At the outset, I would like to acknowledge the commitment and interest of the many bodies and individuals that have brought forward the diverse initiatives that comprise a great part of the Centenary commemorative programme. I place great importance on public engagement and participation at community level. There is a strengthening interest in this important period of our history which I believe will continue to grow in the coming years. I have made a priority commitment to facilitating exploration and discussion of the revolutionary period through the preparation of archives for public release and the production of a new online newspaper of contemporary reporting - Century Ireland – to build affinity with the issues and people of a hundred years ago.

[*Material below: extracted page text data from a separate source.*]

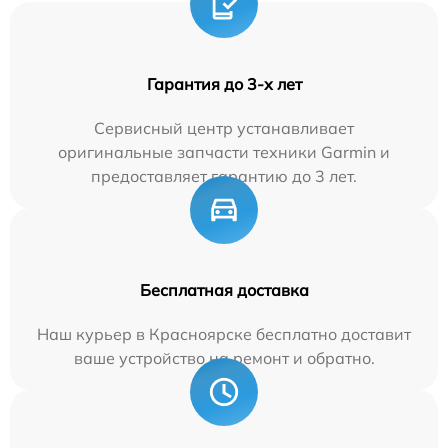
Гарантия до 3-х лет
Сервисный центр устанавливает
оригинальные запчасти техники Garmin и
предоставляет гарантию до 3 лет.
Бесплатная доставка
Наш курьер в Красноярске бесплатно доставит
ваше устройство на ремонт и обратно.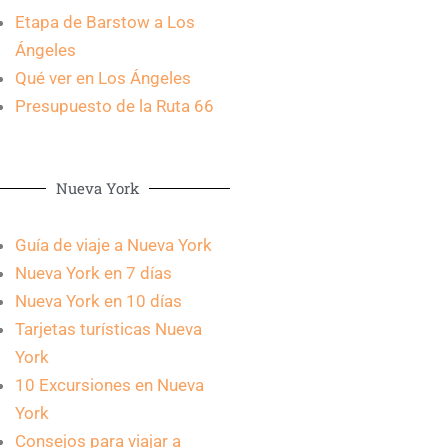
Etapa de Barstow a Los
Ángeles
Qué ver en Los Ángeles
Presupuesto de la Ruta 66
Nueva York
Guía de viaje a Nueva York
Nueva York en 7 días
Nueva York en 10 días
Tarjetas turísticas Nueva
York
10 Excursiones en Nueva
York
Consejos para viajar a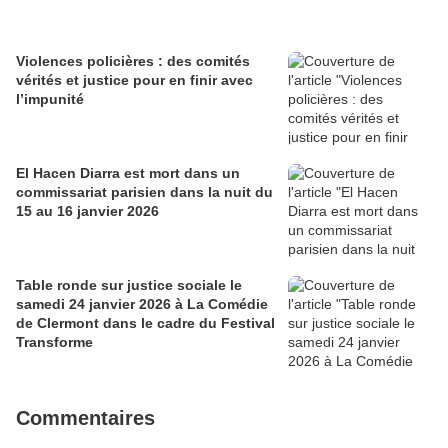
Violences policières : des comités
vérités et justice pour en finir avec
l’impunité
El Hacen Diarra est mort dans un
commissariat parisien dans la nuit du
15 au 16 janvier 2026
Table ronde sur justice sociale le
samedi 24 janvier 2026 à La Comédie
de Clermont dans le cadre du Festival
Transforme
Commentaires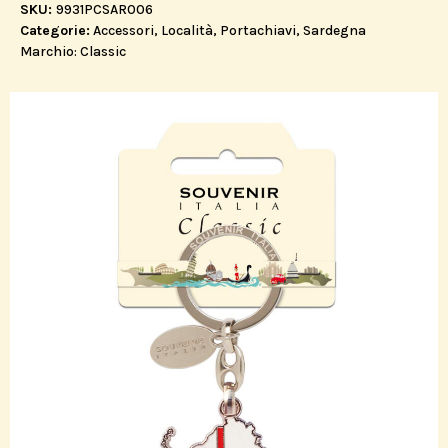
SKU:
9931PCSAR006
Categorie:
Accessori
,
Località
,
Portachiavi
,
Sardegna
Marchio:
Classic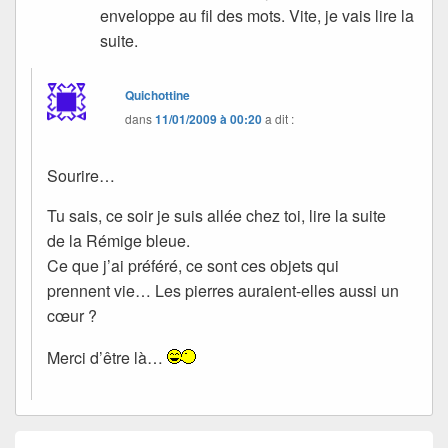
enveloppe au fil des mots. Vite, je vais lire la
suite.
Quichottine
dans
11/01/2009 à 00:20
a dit :
Sourire…
Tu sais, ce soir je suis allée chez toi, lire la suite
de la Rémige bleue.
Ce que j’ai préféré, ce sont ces objets qui
prennent vie… Les pierres auraient-elles aussi un
cœur ?
Merci d’être là…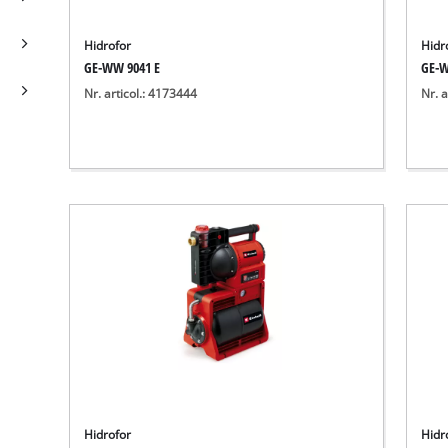
Hidrofor
Hidr
GE-WW 9041 E
GE-W
Nr. articol.: 4173444
Nr. a
Hidrofor
Hidr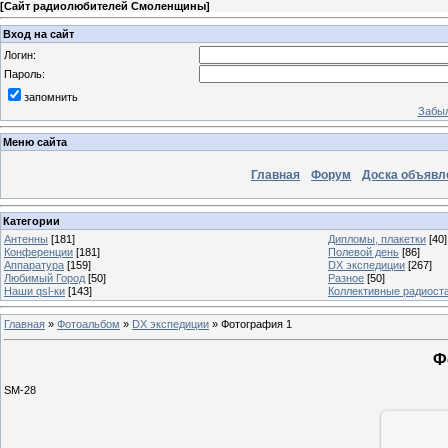
[
Сайт радиолюбителей Смоленщины
]
Вход на сайт
Логин:
Пароль:
запомнить
Забыл
Меню сайта
Главная
Форум
Доска объявл
Категории
Антенны
[181]
Дипломы, плакетки
[40]
Конференции
[181]
Полевой день
[86]
Аппаратура
[159]
DX экспедиции
[267]
Любимый Город
[50]
Разное
[50]
Наши qsl-ки
[143]
Коллективные радиост
Главная
»
Фотоальбом
»
DX экспедиции
» Фотография 1
Ф
SM-28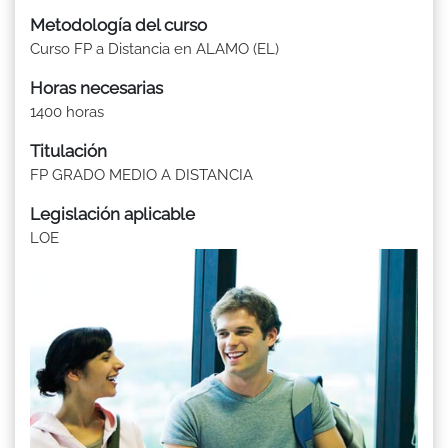
Metodología del curso
Curso FP a Distancia en ALAMO (EL)
Horas necesarias
1400 horas
Titulación
FP GRADO MEDIO A DISTANCIA
Legislación aplicable
LOE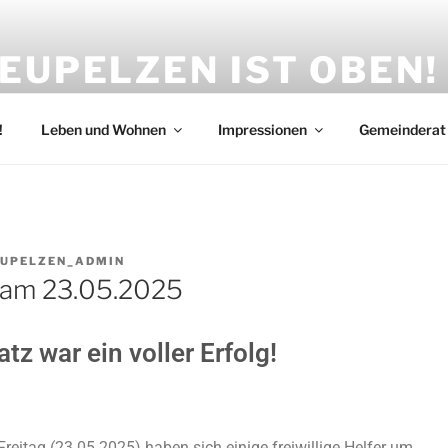
EUPELZEN IST OBEN!
haben den Beulskopf mit dem Raiffeisenturm und gestalten m
!
Leben und Wohnen
Impressionen
Gemeinderat
EUPELZEN_ADMIN
 am 23.05.2025
tz war ein voller Erfolg!
eitag (23.05.2025) haben sich einige freiwillige Helfer um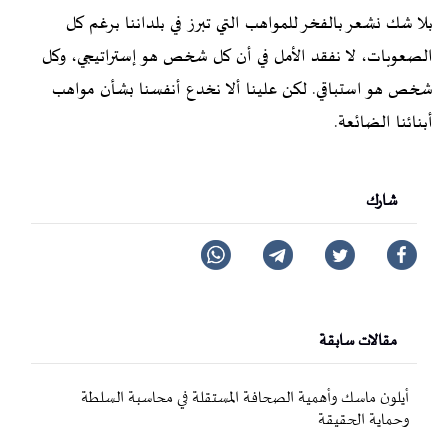
بلا شك نشعر بالفخر للمواهب التي تبرز في بلداننا برغم كل
الصعوبات، لا نفقد الأمل في أن كل شخص هو إستراتيجي، وكل
شخص هو استباقي. لكن علينا ألا نخدع أنفسنا بشأن مواهب
أبنائنا الضائعة.
شارك
مقالات سابقة
أيلون ماسك وأهمية الصحافة المستقلة في محاسبة السلطة
وحماية الحقيقة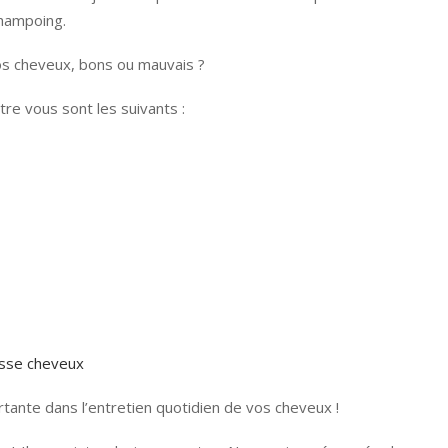
hampoing.
 vos cheveux, bons ou mauvais ?
tre vous sont les suivants :
rtante dans l’entretien quotidien de vos cheveux !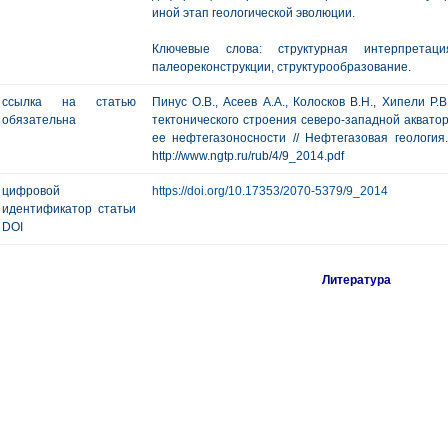
иной этап геологической эволюции.
Ключевые слова: структурная интерпретаци
палеореконструкции, структурообразование.
ссылка на статью
Пинус О.В., Асеев А.А., Колосков В.Н., Хипели Р.
обязательна
тектонического строения северо-западной аквато
ее нефтегазоносности // Нефтегазовая геология.
http://www.ngtp.ru/rub/4/9_2014.pdf
цифровой
https://doi.org/10.17353/2070-5379/9_2014
идентификатор статьи
DOI
Литература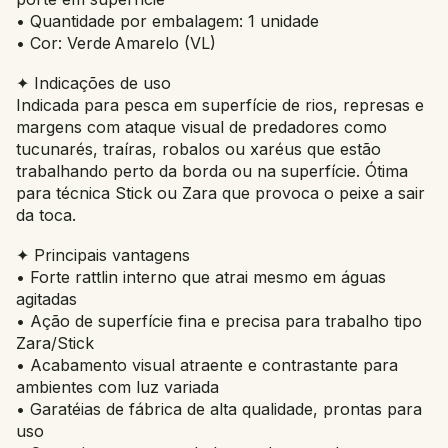
• Quantidade por embalagem: 1 unidade
• Cor: Verde Amarelo (VL)
✦ Indicações de uso
Indicada para pesca em superfície de rios, represas e
margens com ataque visual de predadores como
tucunarés, traíras, robalos ou xaréus que estão
trabalhando perto da borda ou na superfície. Ótima
para técnica Stick ou Zara que provoca o peixe a sair
da toca.
✦ Principais vantagens
• Forte rattlin interno que atrai mesmo em águas
agitadas
• Ação de superfície fina e precisa para trabalho tipo
Zara/Stick
• Acabamento visual atraente e contrastante para
ambientes com luz variada
• Garatéias de fábrica de alta qualidade, prontas para
uso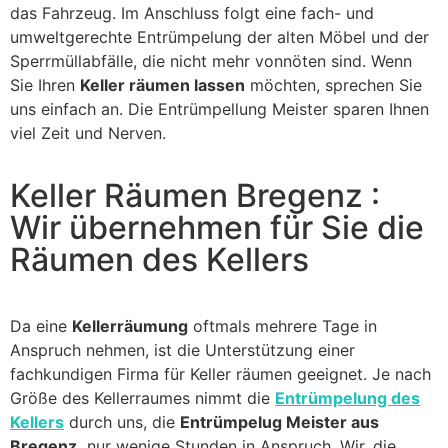
das Fahrzeug. Im Anschluss folgt eine fach- und
umweltgerechte Entrümpelung der alten Möbel und der
Sperrmüllabfälle, die nicht mehr vonnöten sind. Wenn
Sie Ihren
Keller räumen lassen
möchten, sprechen Sie
uns einfach an. Die Entrümpellung Meister sparen Ihnen
viel Zeit und Nerven.
Keller Räumen Bregenz :
Wir übernehmen für Sie die
Räumen des Kellers
Da eine
Kellerräumung
oftmals mehrere Tage in
Anspruch nehmen, ist die Unterstützung einer
fachkundigen Firma für Keller räumen geeignet. Je nach
Größe des Kellerraumes nimmt die
Entrümpelung des
Kellers
durch uns, die
Entrümpelug Meister aus
Bregenz,
nur wenige Stunden in Anspruch. Wir, die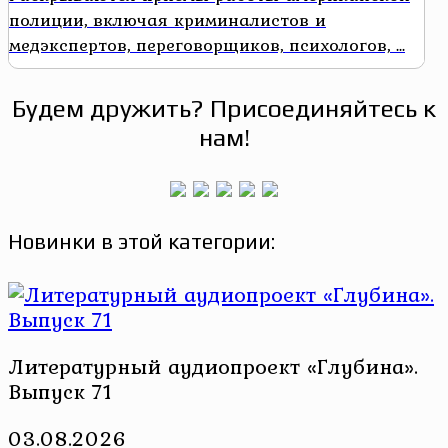
полиции, включая криминалистов и
медэкспертов, переговорщиков, психологов, ...
Будем дружить? Присоединяйтесь к
нам!
Новинки в этой категории:
Литературный аудиопроект «Глубина».
Выпуск 71
03.08.2026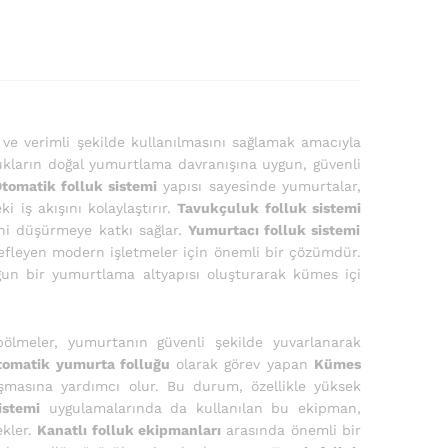
 ve verimli şekilde kullanılmasını sağlamak amacıyla
ukların doğal yumurtlama davranışına uygun, güvenli
tomatik folluk sistemi
yapısı sayesinde yumurtalar,
 iş akışını kolaylaştırır.
Tavukçuluk folluk sistemi
ini düşürmeye katkı sağlar.
Yumurtacı folluk sistemi
edefleyen modern işletmeler için önemli bir çözümdür.
gun bir yumurtlama altyapısı oluşturarak kümes içi
ölmeler, yumurtanın güvenli şekilde yuvarlanarak
tomatik yumurta folluğu
olarak görev yapan
Kümes
şmasına yardımcı olur. Bu durum, özellikle yüksek
istemi
uygulamalarında da kullanılan bu ekipman,
ekler.
Kanatlı folluk ekipmanları
arasında önemli bir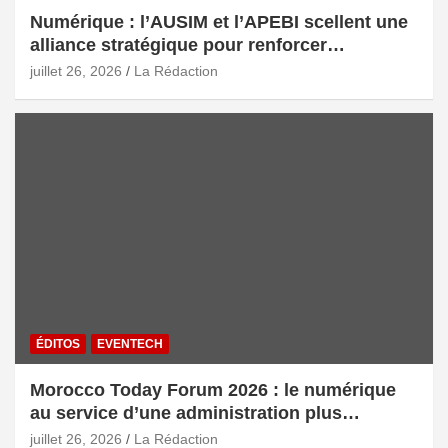
Numérique : l’AUSIM et l’APEBI scellent une
alliance stratégique pour renforcer
l’écosystème digital marocain
juillet 26, 2026
La Rédaction
ÉDITOS
EVENTECH
Morocco Today Forum 2026 : le numérique
au service d’une administration plus
intelligente
juillet 26, 2026
La Rédaction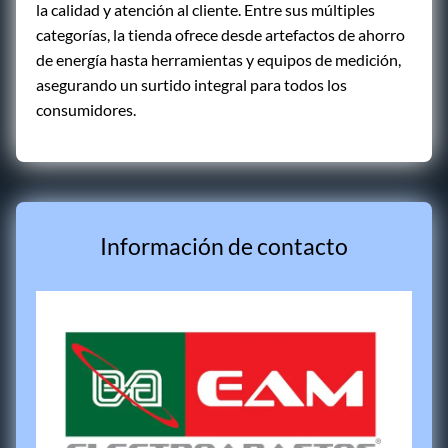
la calidad y atención al cliente. Entre sus múltiples
categorías, la tienda ofrece desde artefactos de ahorro
de energía hasta herramientas y equipos de medición,
asegurando un surtido integral para todos los
consumidores.
Información de contacto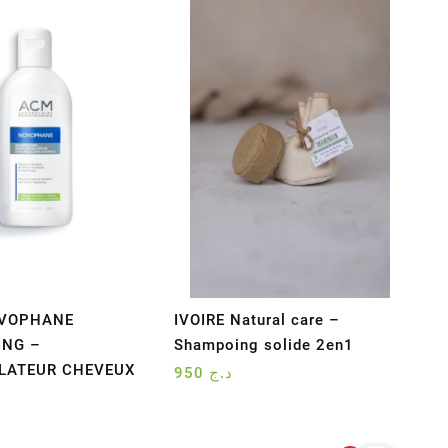
OVOPHANE
IVOIRE Natural care –
NG –
Shampoing solide 2en1
LATEUR CHEVEUX
950
د.ج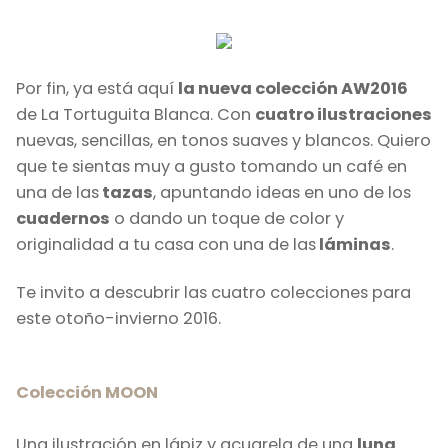
Por fin, ya está aquí
la nueva colección AW2016
de La Tortuguita Blanca. Con
cuatro ilustraciones
nuevas, sencillas, en tonos suaves y blancos. Quiero
que te sientas muy a gusto tomando un café en
una de las
tazas
, apuntando ideas en uno de los
cuadernos
o dando un toque de color y
originalidad a tu casa con una de las
láminas
.
Te invito a descubrir las cuatro colecciones para
este otoño-invierno 2016.
Colección MOON
Una ilustración en lápiz y acuarela de una
luna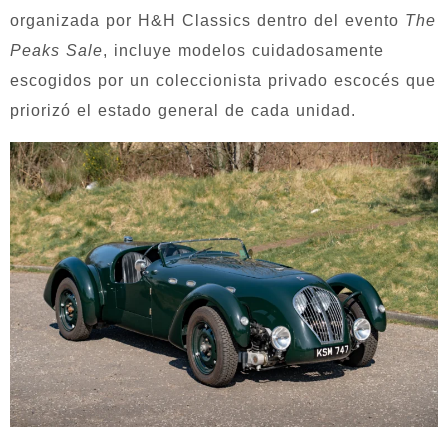
organizada por H&H Classics dentro del evento
The
Peaks Sale
, incluye modelos cuidadosamente
escogidos por un coleccionista privado escocés que
priorizó el estado general de cada unidad.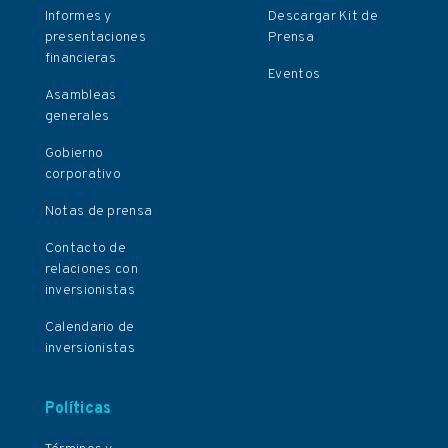
Informes y
Descargar Kit de
presentaciones
Prensa
financieras
Eventos
Asambleas
generales
Gobierno
corporativo
Notas de prensa
Contacto de
relaciones con
inversionistas
Calendario de
inversionistas
Políticas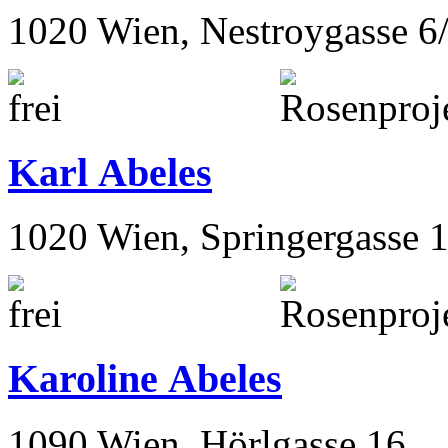
1020 Wien, Nestroygasse 6
Karl Abeles
1020 Wien, Springergasse 
Karoline Abeles
1090 Wien, Hörlgasse 16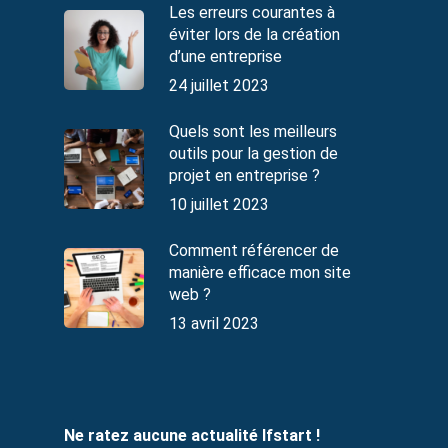
Les erreurs courantes à
éviter lors de la création
d’une entreprise
24 juillet 2023
Quels sont les meilleurs
outils pour la gestion de
projet en entreprise ?
10 juillet 2023
Comment référencer de
manière efficace mon site
web ?
13 avril 2023
Ne ratez aucune actualité Ifstart !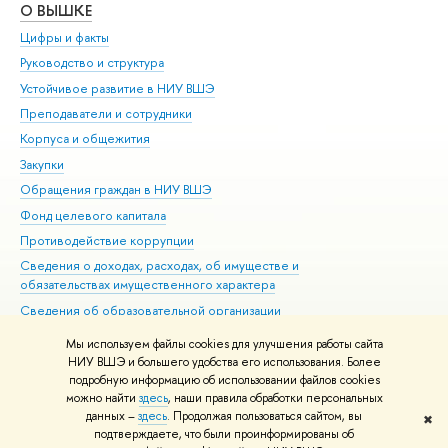
О ВЫШКЕ
ОБ
Цифры и факты
Ли
Руководство и структура
Дов
Устойчивое развитие в НИУ ВШЭ
Ол
Преподаватели и сотрудники
При
Корпуса и общежития
Вы
Закупки
При
Обращения граждан в НИУ ВШЭ
Ас
Фонд целевого капитала
До
Противодействие коррупции
Цен
Сведения о доходах, расходах, об имуществе и
Би
обязательствах имущественного характера
Об
Сведения об образовательной организации
Обр
Людям с ограниченными возможностями здоровья
Мы используем файлы cookies для улучшения работы сайта
Единая платежная страница
НИУ ВШЭ и большего удобства его использования. Более
подробную информацию об использовании файлов cookies
Работа в Вышке
можно найти
здесь
, наши правила обработки персональных
данных –
здесь
. Продолжая пользоваться сайтом, вы
✖
Редактору
подтверждаете, что были проинформированы об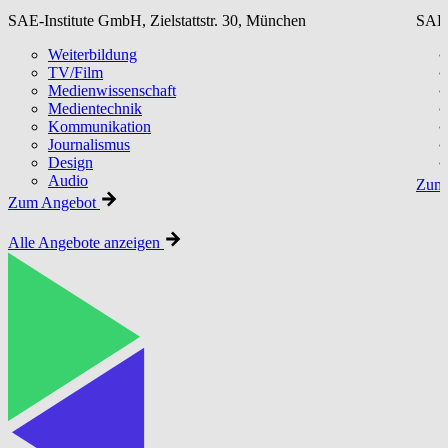
SAE-Institute GmbH, Zielstattstr. 30, München
SAE-
Weiterbildung
TV/Film
Medienwissenschaft
Medientechnik
Kommunikation
Journalismus
Design
Audio
Zum 
Zum Angebot
Alle Angebote anzeigen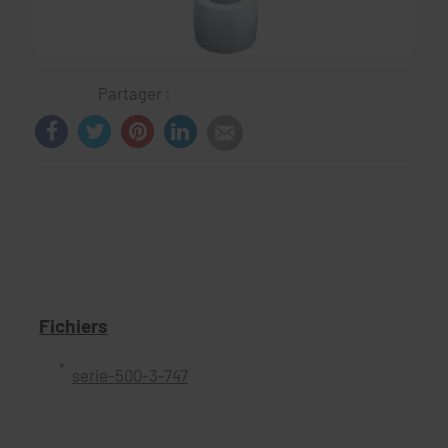
Partager :
Fichiers
serie-500-3-747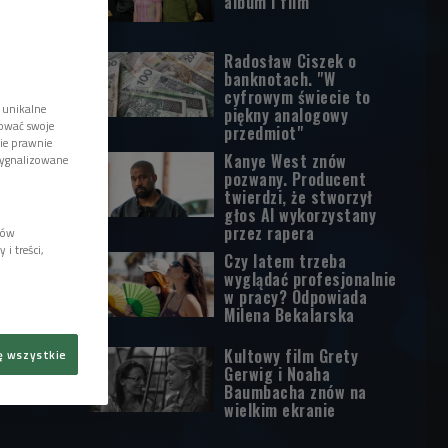
album i film
Radosław Ciszek o
banknotach. "W
cyfrowym świecie to
 unikalne
piękny analogowy
tować swoje
przedmiot"
wie prawnie
Kanye West znów
sygnalizowane
pozwany. Producent
twierdzi, że stworzył
głos AI wykorzystany
przez rapera
lów
i treści,
Czy latem trzeba
wyglądać profesjonalnie
w pracy? Odpowiada
Milena Bekalarska
Kultowy film Grety
ę wszystkie
Gerwig i Noaha
Baumbacha znów na
wielkim ekranie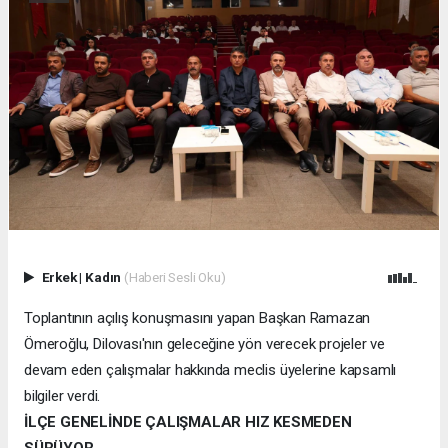
Erkek
|
Kadın
(Haberi Sesli Oku)
Toplantının açılış konuşmasını yapan Başkan Ramazan
Ömeroğlu, Dilovası'nın geleceğine yön verecek projeler ve
devam eden çalışmalar hakkında meclis üyelerine kapsamlı
bilgiler verdi.
İLÇE GENELİNDE ÇALIŞMALAR HIZ KESMEDEN
SÜRÜYOR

The costs arising from official elements of the commemoration programme are largely being met from the existing resources allocated to the national cultural institutions and other bodies, complemented by the work of other Departments. Commemorative arrangements are also being developed through co-operation between the National Cultural Institutions, the Trade Unions, academic bodies, community and voluntary partners, most especially this year in relation to the 1913 Lockout.
The comprehensive programme for the Lockout has been primarily brought forward by a 1913 Commemoration Committee under the auspices of the Irish Congress of Trade Unions. It includes a collaborative commemorative tapestry project, an oral history project, exhibitions, conferences, seminars, memorial church services, re-enactments and a schools programme developed in association with the National Cultural Institutions, academic bodies, community and voluntary partners. Recognising the centenary of the Lockout, the ‘One City, One Book’ programme of Dublin City Council has selected ‘Strumpet City ’ for 1913. Special commemorative stamps will be issued by An Post this year for The Lockout.
Without a substantial and dedicated fund to support commemorations, my Department seeks to provide assistance through accommodation, use of services and other supports. The National Museum will soon host an exhibition of the banners of the labour movement. The National Library will host a major exhibition in August entitled “Lockout!”, which will provide access to historical documents of the time. My Department has provided support for the 1913 tapestry project, which is being developed by a large group of volunteers under the supervision of the National College of Art and Design and artists Robert Ballagh and Cathy Henderson.
Special arrangements are also being made this year for the Centenary of the Irish Volunteers. Plans for events to take place in November are being prepared in partnership with the Department of Defence and the Defence Forces and will be announced shortly.
Insofar as funding can be provided this year by the Government to support commemorations, I believe priority should attach to a small number of capital projects that are under consideration in order that they might be completed in advance of the centenary of the Easter Rising. Project approval and the allocation of funding for these projects will be announced on an individual basis. I have approved financial support of approximately €150,00 Centenary commemorative projects in 2013. These allocations relate in the main to the recently launched Century Ireland and the 1916 Oral History projects. Subject to availability of resources within the approved Estimate for my Department, I hope to make some further allocations later this year.
Although the commemorative programme embraces the totality of our history in the years from the 3rd Home Rule Bill to the emergence of the Irish State, I am conscious of the particular interest in the Easter Rising and the Proclamation of the Republic and how these events might be commemorated. I had a welcome opportunity to discuss these issues with Senators last week. I indicated that I was interested to look beyond the ceremonial arrangements that will mark the anniversaries and that we should direct attention now towards initiatives that would enhance our understanding of the background, the principles and the vision of the revolutionary movement. In particular, I invited Senators to consider how we might explore the revolutionary age through its artistic legacy and how the arts might today give expression to our perspective on the Rising after the passing of a hundred years.
The Advisory Group on Commemorations has recently commenced a national consultation process with regard to expectations and arrangements. Following an initial meeting in Carlow, meetings are now being arranged to take place in Cork and Kerry. These meetings are arranged in partnership with the local authority and promoted through local media and the network of local history societies.
I am aware of the limited time remaining to 2016 and the desirability that all arrangements would soon be in place for the special initiatives relating to the Centenary of the Rising. The commemorative framework will be underpinned by official ceremonies and the continuing and special exhibitions by the national cultural institutions – particularly the digitisation and release of archival material, most especially the records of the Military Service Pensions Archive. With the official contribution substantially defined, I am keen next to engage with local authorities, universities and community groups in Ireland and abroad on their contributions and participation.